Department of Industrial and Systems Engineering, 3900 Stevens Way, Seattle, WA 98195, USA. Integrated Brain Imaging Center, 1959 NE Pacific St, Seattle, WA 98195, USA.
Phys Med Biol. 2014 Feb 21;59(4):1027-45. doi: 10.1088/0031-9155/59/4/1027. Epub 2014 Feb 7.

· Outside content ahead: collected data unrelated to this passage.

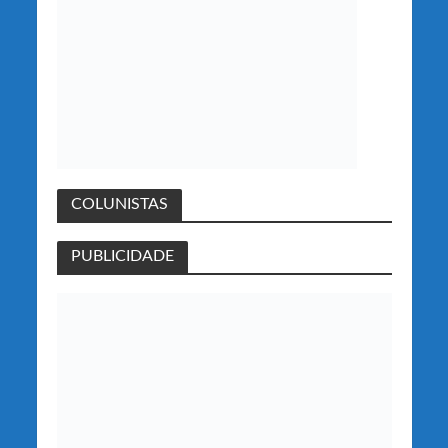
COLUNISTAS
PUBLICIDADE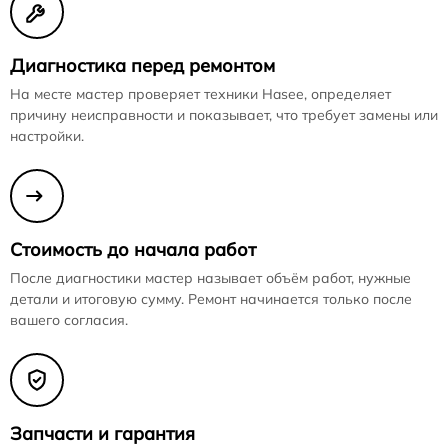
Диагностика перед ремонтом
На месте мастер проверяет техники Hasee, определяет
причину неисправности и показывает, что требует замены или
настройки.
Стоимость до начала работ
После диагностики мастер называет объём работ, нужные
детали и итоговую сумму. Ремонт начинается только после
вашего согласия.
Запчасти и гарантия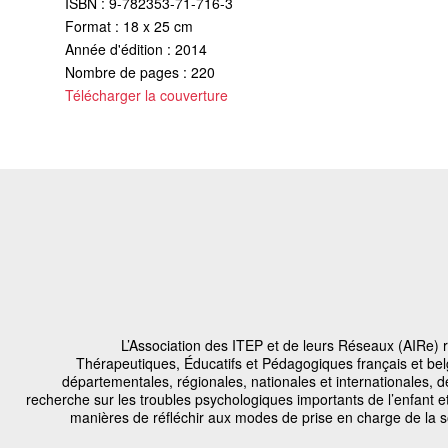
ISBN : 9-782353-71-716-3
Format : 18 x 25 cm
Année d'édition : 2014
Nombre de pages : 220
Télécharger la couverture
L’Association des ITEP et de leurs Réseaux (AIRe) r
Thérapeutiques, Éducatifs et Pédagogiques français et bel
départementales, régionales, nationales et internationales, d
recherche sur les troubles psychologiques importants de l’enfant et
manières de réfléchir aux modes de prise en charge de la so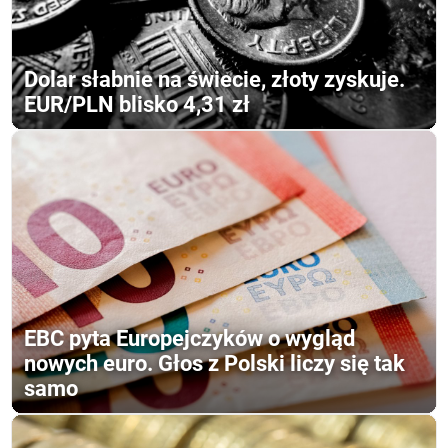
Dolar słabnie na świecie, złoty zyskuje.
EUR/PLN blisko 4,31 zł
EBC pyta Europejczyków o wygląd
nowych euro. Głos z Polski liczy się tak
samo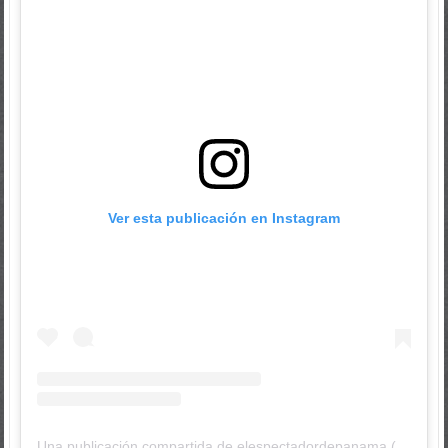
Ver esta publicación en Instagram
Una publicación compartida de elespectadordepanama (@elespectadordepanama)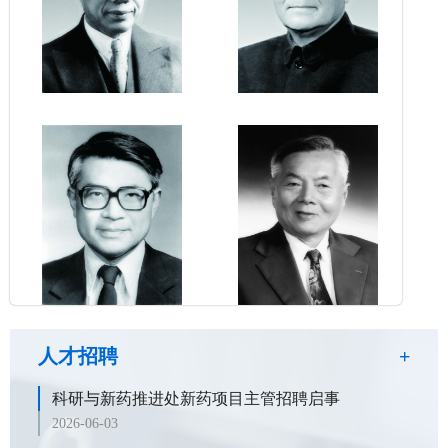
人才招聘
+
科研与新药推进处新药项目主管招聘启事
2026-06-03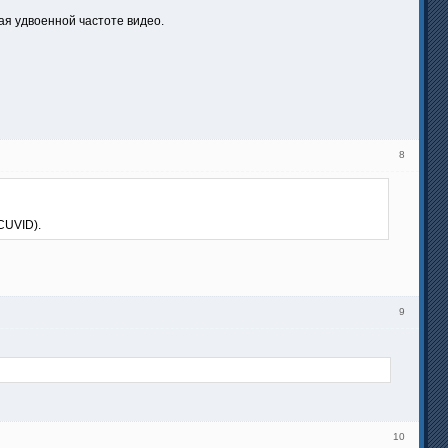
ая удвоенной частоте видео.
8
CUVID).
9
10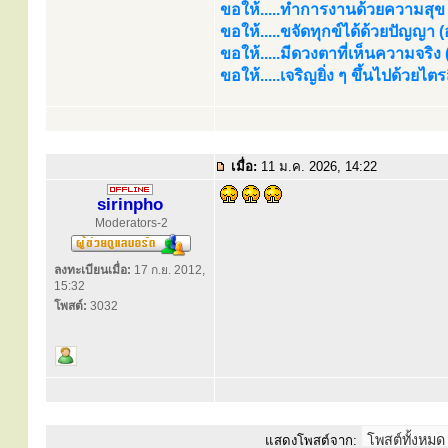
ขอให้.....ทำการงานด้วยความสุข (
ขอให้.....ขจัดทุกข์ได้ด้วยปัญญา (อร
ขอให้.....มีดวงตาที่เห็นความจริง
ขอให้.....เจริญยิ่ง ๆ ขึ้นไปด้วยไ
เมื่อ:
11 ม.ค. 2026, 14:22
sirinpho
Moderators-2
ลงทะเบียนเมื่อ:
17 ก.ย. 2012,
15:32
โพสต์:
3032
แสดงโพสต์จาก: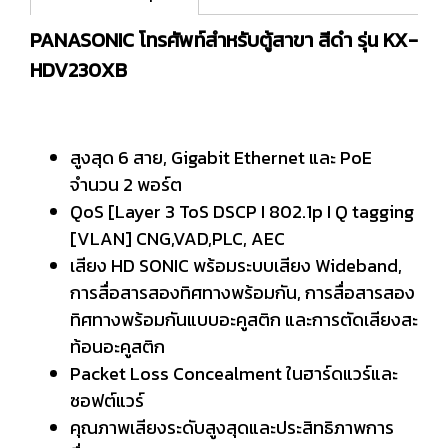
PANASONIC โทรศัพท์สำหรับตู้สาขา สีดำ รุ่น KX-
HDV230XB
สูงสุด 6 สาย, Gigabit Ethernet และ PoE
จำนวน 2 พอร์ต
QoS [Layer 3 ToS DSCP I 802.1p I Q tagging
[VLAN] CNG,VAD,PLC, AEC
เสียง HD SONIC พร้อมระบบเสียง Wideband,
การสื่อสารสองทิศทางพร้อมกัน, การสื่อสารสอง
ทิศทางพร้อมกันแบบอะคูสติก และการตัดเสียงสะ
ท้อนอะคูสติก
Packet Loss Concealment ในฮาร์ดแวร์และ
ซอฟต์แวร์
คุณภาพเสียงระดับสูงสุดและประสิทธิภาพการ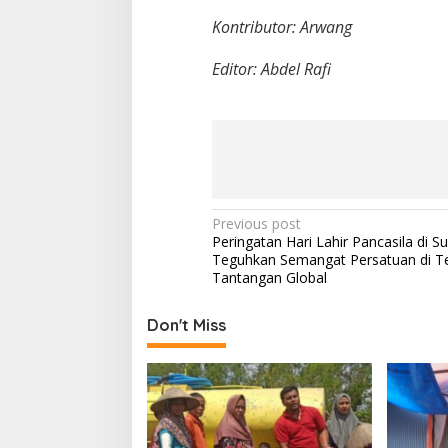
Kontributor: Arwang
Editor: Abdel Rafi
P
Previous post
Peringatan Hari Lahir Pancasila di S
o
Teguhkan Semangat Persatuan di T
s
Tantangan Global
t
Don't Miss
n
a
v
i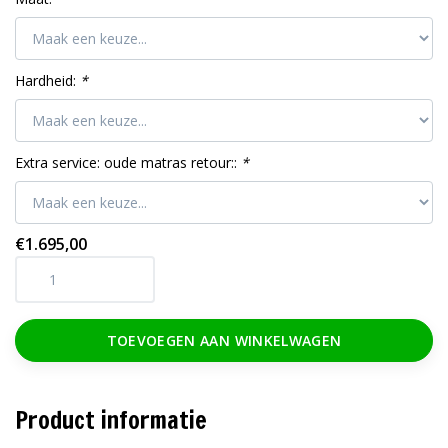
Hardheid:
*
Extra service: oude matras retour::
*
€1.695,00
TOEVOEGEN AAN WINKELWAGEN
Product informatie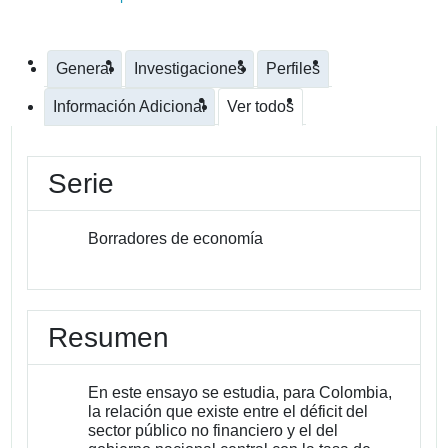
General
Investigaciones
Perfiles
Información Adicional
Ver todos
Serie
Borradores de economía
Resumen
En este ensayo se estudia, para Colombia,
la relación que existe entre el déficit del
sector público no financiero y el del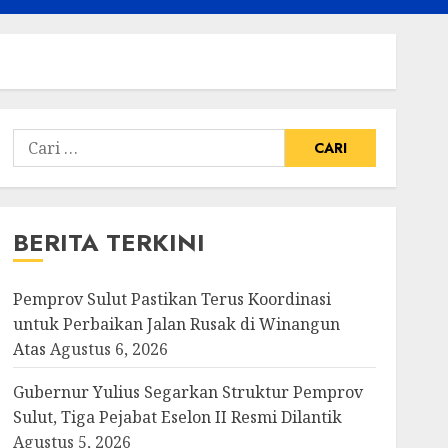
Cari
untuk:
BERITA TERKINI
Pemprov Sulut Pastikan Terus Koordinasi
untuk Perbaikan Jalan Rusak di Winangun
Atas
Agustus 6, 2026
Gubernur Yulius Segarkan Struktur Pemprov
Sulut, Tiga Pejabat Eselon II Resmi Dilantik
Agustus 5, 2026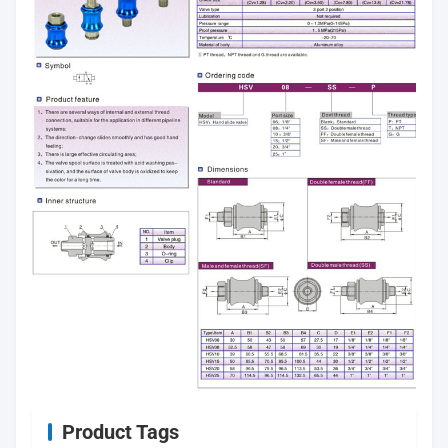
Product Tags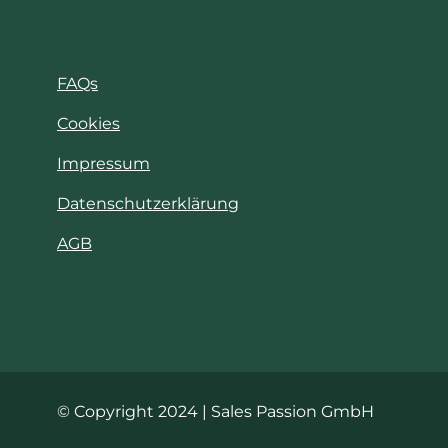
FAQs
Cookies
Impressum
Datenschutzerklärung
AGB
© Copyright 2024 | Sales Passion GmbH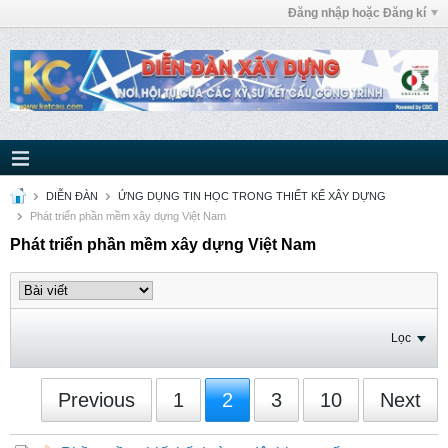
Đăng nhập hoặc Đăng kí
DIỄN ĐÀN
ỨNG DỤNG TIN HỌC TRONG THIẾT KẾ XÂY DỰNG
Phát triển phần mềm xây dựng Việt Nam
Phát triển phần mềm xây dựng Việt Nam
Lọc
Previous
1
2
3
10
Next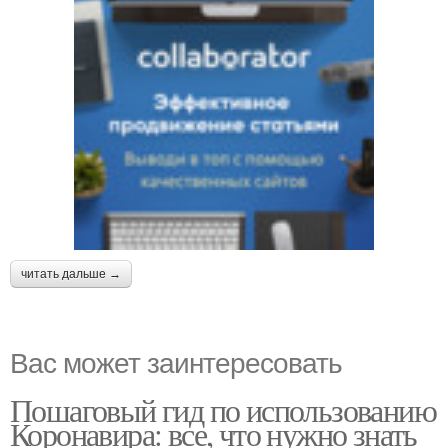
читать дальше →
Вас может заинтересовать
Пошаговый гид по использованию
Коронавира: все, что нужно знать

The benefits of respiratory gating in quantitative PET/CT vary tremendously between individual patients. Respiratory pattern is among many patient-specific characteristics that are thought to play an important role in gating-induced imaging improvements. However, the quantitative relationship between patient-specific characteristics of respiratory pattern and improvements in quantitative accuracy from respiratory-gated PET/CT has not been well established. If such a relationship could be estimated, then patient-specific respiratory patterns could be used to prospectively select appropriate motion compensation during image acquisition on a per-patient basis. This study was undertaken to develop a novel statistical model that predicts quantitative changes in PET/CT imaging due to respiratory gating. Free-breathing static FDG-PET images without gating and respiratory-gated FDG-PET images were collected from 22 lung and liver cancer patients on a PET/CT scanner. PET imaging quality was quantified with peak standardized uptake value (SUV(peak)) over lesions of interest. Relative differences in SUV(peak) between static and gated PET images were calculated to indicate quantitative imaging changes due to gating. A comprehensive multidimensional extraction of the morphological and statistical characteristics of respiratory patterns was conducted, resulting in 16 features that characterize representative patterns of a single respiratory trace. The six most informative features were subsequently extracted using a stepwise feature selection approach. The multiple-regression model was trained and tested based on a leave-one-subject-out cross-validation. The predicted quantitative improvements in PET imaging achieved an accuracy higher than 90% using a criterion with a dynamic error-tolerance range for SUV(peak) values. The results of this study suggest that our prediction framework could be applied to determine which patients would likely benefit from respiratory motion compensation when clinicians quantitatively assess PET/CT for therapy target definition and response assessment.
在定量 PET/CT 中,呼吸门控的益处因个体患者差异而有很大不同。呼吸模式是许多患者特定特征之一,被认为在门控成像改善中起着重要作用。然而,呼吸模式的患者特定特征与呼吸门控 PET/CT 定量准确性的提高之间的定量关系尚未得到很好的确定。如果能够估计这种关系,那么就可以根据患者的具体呼吸模式,在每个患者的基础上,前瞻性地选择适当的运动补偿。本研究旨在开发一种新的统计模型,用于预测呼吸门控对 PET/CT 成像的定量变化。在 PET/CT 扫描仪上,从 22 名肺癌和肝癌患者中采集了无门控和呼吸门控 FDG-PET 图像。使用感兴趣病变的峰值标准化摄取值 (SUV(peak)) 量化 PET 成像质量。计算静态和门控 PET 图像之间 SUV(peak)的相对差异,以指示门控引起的定量成像变化。对呼吸模式的形态和统计特征进行了全面的多维提取,得到了 16 个特征,这些特征代表了单个呼吸轨迹的典型模式。随后使用逐步特征选择方法提取了六个最具信息量的特征。基于逐个受试者的交叉验证,对多元回归模型进行了训练和测试。使用 SUV(peak)值的动态误差容限范围的标准,该预测模型在 PET 成像的定量改善方面达到了超过 90%的准确性。这项研究的结果表明,我们的预测框架可以应用于确定哪些患者可能受益于呼吸运动补偿,当临床医生对 PET/CT 进行定量评估以定义治疗靶区和评估反应时。